Mettre les acteurs en capacité

L’évaluation a plusieurs objectifs, mais son but principal est de fournir une information la plus objective possible sur le fonctionnement d’un secteur, à charge aux acteurs d’en tirer ensuite les conclusions qu’ils souhaitent par rapport aux objectifs qu’ils se fixent. En ce sens, l’évaluation doit fournir les bases à un débat public et contribuer à l’existence d’une opinion publique européenne, en apportant l’information, qui en est une condition essentielle. Le caractère démocratique du débat dépendra de la capacité de tous les acteurs à y intervenir.

Les diverses autorités publiques y seront naturellement présentes. Elles avaient auparavant souvent le monopole de la parole légitime dans le débat ; elle continueront à y tenir une forte présence pour peu qu’elles assument leur rôle de définition des missions d’intérêt général et de régulation du secteur. Les opérateurs, ainsi que les grands clients industriels, ont également les ressources nécessaires pour tenir leur place dans le débat, et ils l’ont déjà tenue lors des discussions autour des directives et des lois de transposition.

Le problème se pose essentiellement pour les consommateurs-citoyens résidentiels. En effet, l’étude des diverses situations dans les Etat-membres montre qu’ils sont rarement en situation de faire entendre leurs voix de manière efficace lorsqu’ils ne disposent pas d’une institution leur permettant d’avoir accès au débat de manière durable et solide.

La création de « conseils des consommateurs » ( ), dotés de leurs propres moyens d’expertise et de communication, pourrait contribuer à l’efficacité de l’évaluation et permettre au consommateur-citoyen de tirer pleinement partie de celle-ci dans son jugement sur le mode d’organisation et de régulation des services d’intérêt économique général. La mise en place de « médiateurs » peut également contribuer à la prise en compte des aspirations de consommateurs.
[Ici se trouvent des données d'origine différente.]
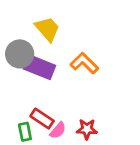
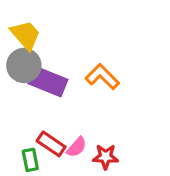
yellow trapezoid: (47, 29) -> (25, 35), moved
pink semicircle: (58, 130) -> (77, 147), moved

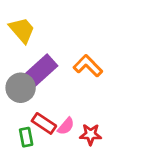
gray circle: (24, 65) -> (21, 88), moved
purple rectangle: (48, 81) -> (41, 70), turned -64

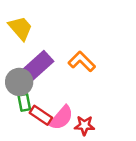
pink semicircle: (66, 126) -> (61, 118), size x1.5
green rectangle: (26, 137) -> (24, 102), moved

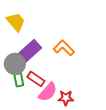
red rectangle: (41, 115) -> (36, 79), moved

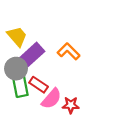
yellow trapezoid: (16, 22) -> (17, 36), moved
green rectangle: (19, 80) -> (20, 86), size x1.5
Une volonté politique forte

Il reste que la mise en œuvre de ces propositions et recommandations suppose l’existence d’une volonté politique forte, pour vaincre les réticences et obstacles. Certains acteurs mettent en avant les difficultés et la complexité inhérentes à l’exercice pour la freiner voire l’entraver ; pour les responsables des autorités publiques, l’évaluation conduit à révéler des objectifs qu’ils ne souhaitent pas toujours expliciter ; certains opérateurs peuvent escompter que les utilisateurs ne disposent pas d’éléments précis de comparaison ; les acteurs qui estiment être en position favorable en matière de répartition des rentes peuvent ne pas souhaiter une véritable transparence ; etc.

C’est en développant une dynamique progressive d’évaluation que ces réticences et obstacles pourront être dépassés, bien davantage que par des règles ou injonctions. C’est pourquoi nous recommandons que soit conduite sans plus attendre toute forme d’expérimentation fut-elle partielle.

L’article 16 du traité de l’Union européenne reconnaît que les services d’intérêt économique général sont des composantes des « valeurs communes » de l’Union et souligne leur rôle dans la promotion de la « cohésion sociale et territoriale ». Ces mots forts n’auront de sens que s’ils sont déclinés dans chacun des domaines concernés et se traduisent dans leur efficacité sociétale, sans servir pour autant d’alibi à des formes de protections nationales.

Développer l’évaluation des performances des services d’intérêt économique général est un axe clé pour que ceux-ci répondent de mieux en mieux à leur finalité qui n’est autre que de répondre aux besoins des consommateurs, des citoyens et de la société et à leurs évolutions.